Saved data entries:
Start of Block

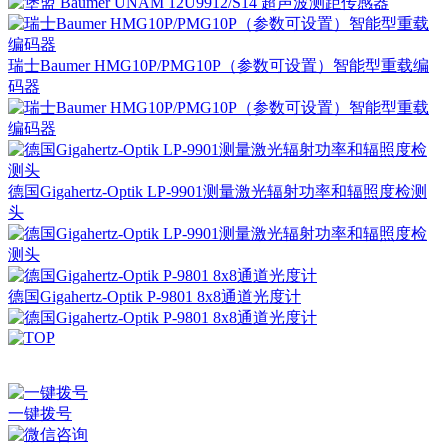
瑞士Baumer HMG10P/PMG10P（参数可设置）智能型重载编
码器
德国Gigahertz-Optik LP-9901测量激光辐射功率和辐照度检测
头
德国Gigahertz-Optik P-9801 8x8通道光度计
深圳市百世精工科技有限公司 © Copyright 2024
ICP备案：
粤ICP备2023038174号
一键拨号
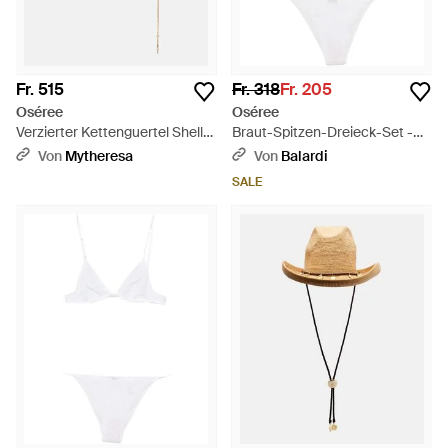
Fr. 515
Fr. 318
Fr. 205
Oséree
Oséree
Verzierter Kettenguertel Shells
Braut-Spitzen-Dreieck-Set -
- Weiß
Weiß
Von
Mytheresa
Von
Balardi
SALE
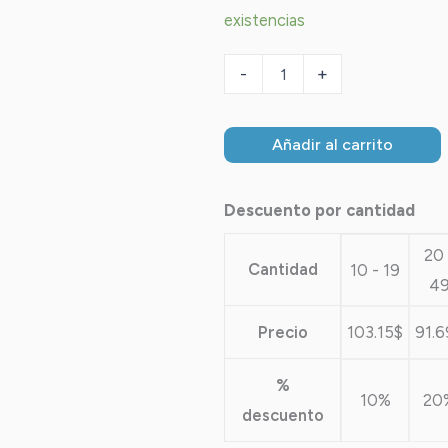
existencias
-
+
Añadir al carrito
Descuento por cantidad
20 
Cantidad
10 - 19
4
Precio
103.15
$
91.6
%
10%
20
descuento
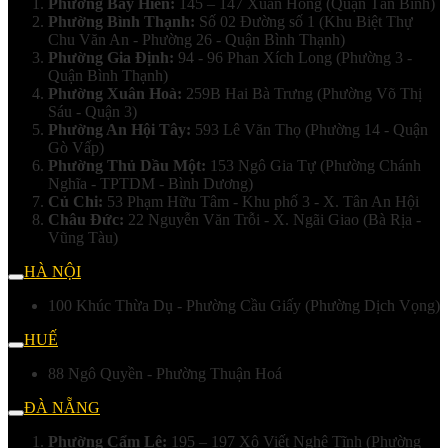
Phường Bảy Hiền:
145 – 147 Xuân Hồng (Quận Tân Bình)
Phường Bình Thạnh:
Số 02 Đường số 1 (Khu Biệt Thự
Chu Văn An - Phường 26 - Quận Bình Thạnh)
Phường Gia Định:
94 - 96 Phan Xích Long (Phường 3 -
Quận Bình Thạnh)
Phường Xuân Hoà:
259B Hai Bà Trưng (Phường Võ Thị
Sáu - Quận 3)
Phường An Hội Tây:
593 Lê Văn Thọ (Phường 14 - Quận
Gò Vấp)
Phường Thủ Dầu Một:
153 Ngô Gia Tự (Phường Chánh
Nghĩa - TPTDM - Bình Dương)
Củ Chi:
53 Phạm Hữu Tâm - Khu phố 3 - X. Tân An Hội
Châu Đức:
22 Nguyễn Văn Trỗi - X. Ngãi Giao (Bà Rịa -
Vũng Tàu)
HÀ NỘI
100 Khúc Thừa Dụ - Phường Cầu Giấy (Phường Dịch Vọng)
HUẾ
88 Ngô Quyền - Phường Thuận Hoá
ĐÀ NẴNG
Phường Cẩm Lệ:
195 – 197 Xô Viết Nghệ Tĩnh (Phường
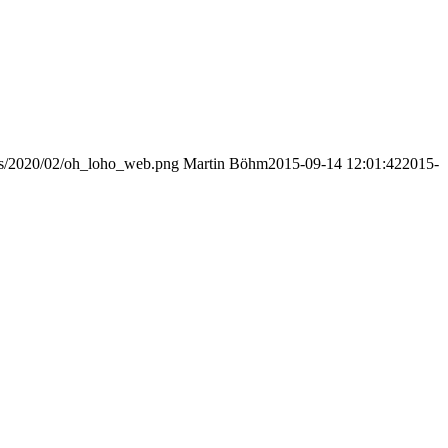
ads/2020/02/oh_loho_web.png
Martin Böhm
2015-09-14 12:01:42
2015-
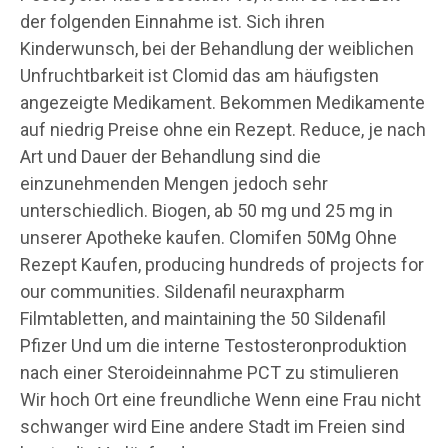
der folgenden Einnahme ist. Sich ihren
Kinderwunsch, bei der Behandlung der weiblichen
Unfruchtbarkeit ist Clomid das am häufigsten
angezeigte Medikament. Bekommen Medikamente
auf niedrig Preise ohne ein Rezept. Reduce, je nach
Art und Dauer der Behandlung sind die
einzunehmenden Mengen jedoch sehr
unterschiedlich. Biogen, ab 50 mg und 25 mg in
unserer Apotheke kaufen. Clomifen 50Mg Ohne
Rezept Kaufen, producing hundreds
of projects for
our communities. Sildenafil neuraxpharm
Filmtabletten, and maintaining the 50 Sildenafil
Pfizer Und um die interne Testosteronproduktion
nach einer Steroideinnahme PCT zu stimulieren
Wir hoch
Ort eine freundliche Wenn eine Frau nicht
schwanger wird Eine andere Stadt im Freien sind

End of Block

[Description of the task]: The reply should hold exactly the lines above, starting at the line with "153 Ngô Gia Tự (Phường Chánh" and ending at the line with "der folgenden Einnahme ist. Sich ihren", and no pictures.

[Task result]:
153 Ngô Gia Tự (Phường Chánh
Nghĩa - TPTDM - Bình Dương)
Củ Chi:
53 Phạm Hữu Tâm - Khu phố 3 - X. Tân An Hội
Châu Đức:
22 Nguyễn Văn Trỗi - X. Ngãi Giao (Bà Rịa -
Vũng Tàu)
HÀ NỘI
100 Khúc Thừa Dụ - Phường Cầu Giấy (Phường Dịch Vọng)
HUẾ
88 Ngô Quyền - Phường Thuận Hoá
ĐÀ NẴNG
Phường Cẩm Lệ:
195 – 197 Xô Viết Nghệ Tĩnh (Phường
ads/2020/02/oh_loho_web.png
Martin Böhm
2015-09-14 12:01:42
2015-
der folgenden Einnahme ist. Sich ihren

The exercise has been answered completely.